Consequently, the State of Connecticut or any state can not use the “best interest of the child” standard to substitute its judgment for a fit parent and parroting that term is “legally insufficient” to use in the court to force parents to follow some arbitrary standard, case plan or horse and pony show. The State cannot usurp a fit parent’s decision making related to parental spending for their children, i.e. child support without either a demonstration the parent is unfit or there is proven harm to the child. In other words, the state and Child Protective Services can not impose a standard of living dealing with the rearing of children. When they violate this fundamental right, they would be intruding on the family’s life and liberty interest. The 1st Amendment bars such action because the rearing of children and the best interest of children is often based on ones religious beliefs, i.e. the separation of church and state. By the state imposing any standard of living or the rearing of children, they are putting forth a religious standard by their actions i.e. how you act, what to feed the child, how to dress the child, whether or not to home school and so on.
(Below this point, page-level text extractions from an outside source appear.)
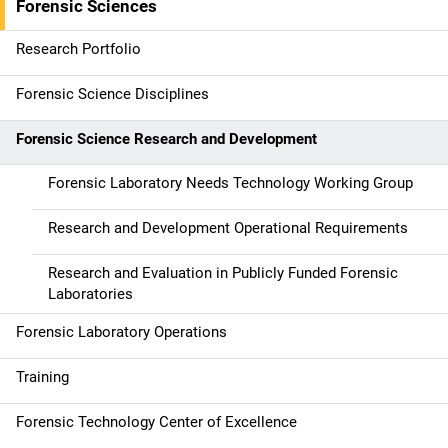
Forensic Sciences
i
g
Research Portfolio
a
Forensic Science Disciplines
t
Forensic Science Research and Development
i
Forensic Laboratory Needs Technology Working Group
o
Research and Development Operational Requirements
n
Research and Evaluation in Publicly Funded Forensic
Laboratories
Forensic Laboratory Operations
Training
Forensic Technology Center of Excellence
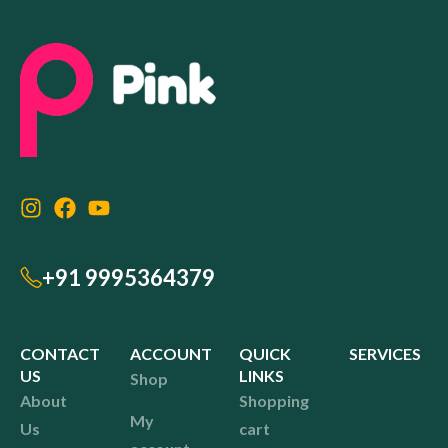
+91 9995364379
CONTACT
ACCOUNT
QUICK
SERVICES
US
LINKS
Shop
About
Shopping
My
Us
cart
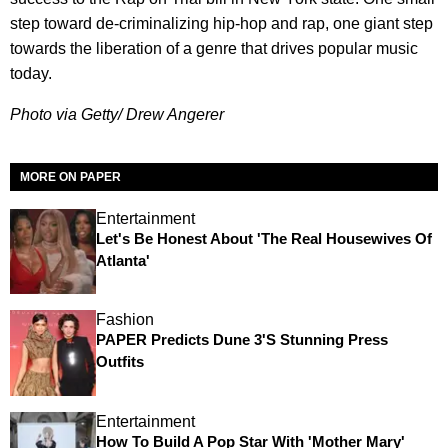
step toward de-criminalizing hip-hop and rap, one giant step
towards the liberation of a genre that drives popular music
today.
Photo via Getty/ Drew Angerer
MORE ON PAPER
Entertainment
Let's Be Honest About 'The Real Housewives Of
Atlanta'
Fashion
PAPER Predicts Dune 3's Stunning Press
Outfits
Entertainment
How To Build A Pop Star With 'Mother Mary'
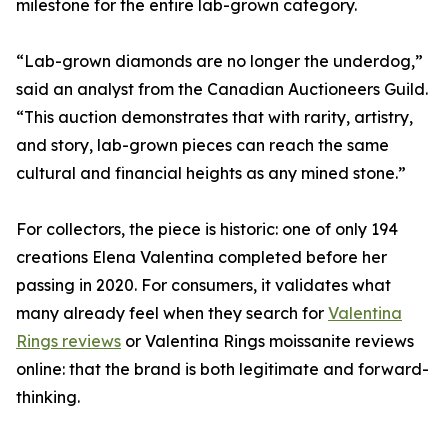
milestone for the entire lab-grown category.
“Lab-grown diamonds are no longer the underdog,”
said an analyst from the Canadian Auctioneers Guild.
“This auction demonstrates that with rarity, artistry,
and story, lab-grown pieces can reach the same
cultural and financial heights as any mined stone.”
For collectors, the piece is historic: one of only 194
creations Elena Valentina completed before her
passing in 2020. For consumers, it validates what
many already feel when they search for
Valentina
Rings reviews
or Valentina Rings moissanite reviews
online: that the brand is both legitimate and forward-
thinking.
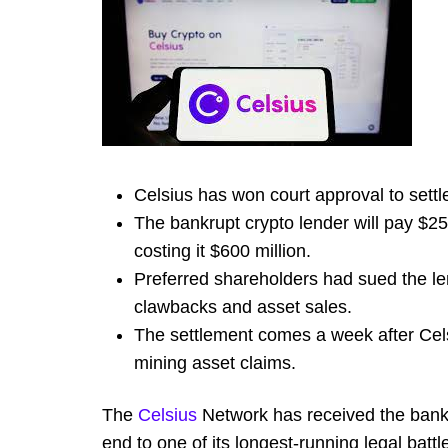
Celsius has won court approval to settle
The bankrupt crypto lender will pay $25 
costing it $600 million.
Preferred shareholders had sued the len
clawbacks and asset sales.
The settlement comes a week after Cels
mining asset claims.
The
Celsius
Network has received the bankru
end to one of its longest-running legal batt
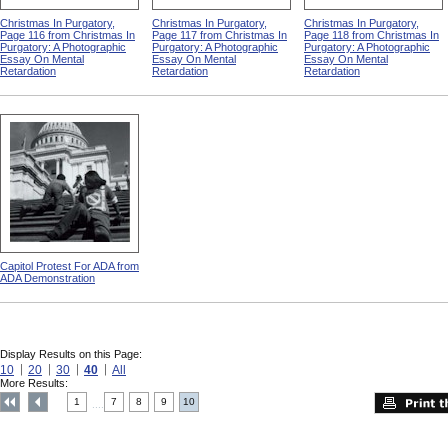
Christmas In Purgatory,
Christmas In Purgatory,
Christmas In Purgatory,
Page 116 from Christmas In
Page 117 from Christmas In
Page 118 from Christmas In
Purgatory: A Photographic
Purgatory: A Photographic
Purgatory: A Photographic
Essay On Mental
Essay On Mental
Essay On Mental
Retardation
Retardation
Retardation
Capitol Protest For ADA from
ADA Demonstration
Display Results on this Page:
10
20
30
40
All
More Results:
1
7
8
9
10
....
The courts and the state lack jurisdiction on what goes on in the house even though they disagree with the choices made by parents, the Plaintiffs term this “parental immunity.” It’s none of the state’s business on how you are to raise your children. In other words, they can not falsely accuse parents of abuse or neglect just because they disagree with the method of child rearing or the standard in which they live.
State Law provisions mandate that the State invade the family, through the judiciary, to examine, evaluate, determine and conclude the terms and nature of the interpersonal relationship, spousal roles, spousal conduct, parental decision making, parenting conduct, parental spending, economic standard of living, occupations, education, savings, assets, charitable contributions and most importantly the intimate emotional, psychological and physical details of the parties and family during their marriage granting the judiciary a broad range of discretion to apply a property stripping statute with a standard of equity. This would be an abuse of the judicial power and the judicial system to intrude into U.S. citizen’s lives and violate their privacy rights. It is not the state’s right or jurisdiction to examine the day to day decisions and choices of citizens and then sit there in judgment and then force parents to follow conflicting standards with threat of harm for noncompliance i.e. abduction of children.
The United States Constitution’s Fourteenth Amendment contains a recognized Right to Privacy. This fundamental Right to Privacy encompasses the Privacy Protected Zone of Parenting. The Plaintiff asserts that DCF policy and Connecticut General Statutes impermissibly infringe the Federal Right to Privacy to the extent they mandate the parent to support his or her children beyond a standard to prevent harm to them. They substitute the State s judgment for the parent’s judgment as to the best interest of his or her children. The challenged statutes do not mandate a review to determine if demonstrable harm exists to the children in determining the amount of support that the parent must provide.
The State is not permitted and lacks jurisdiction to determine care and maintenance, i.e. spending, i.e. child discipline, decisions of a fit parent based on his or her income in an intact marriage other than to prevent harm to a child. There is no basis for the State to have a statute that mandates a fit divorced parent should support their child to a different standard, i.e. the standard of the best interests of a child. Furthermore, the State must not so mandate absent a demonstration that the choice of support provided by the parent has resulted in harm to his or her children.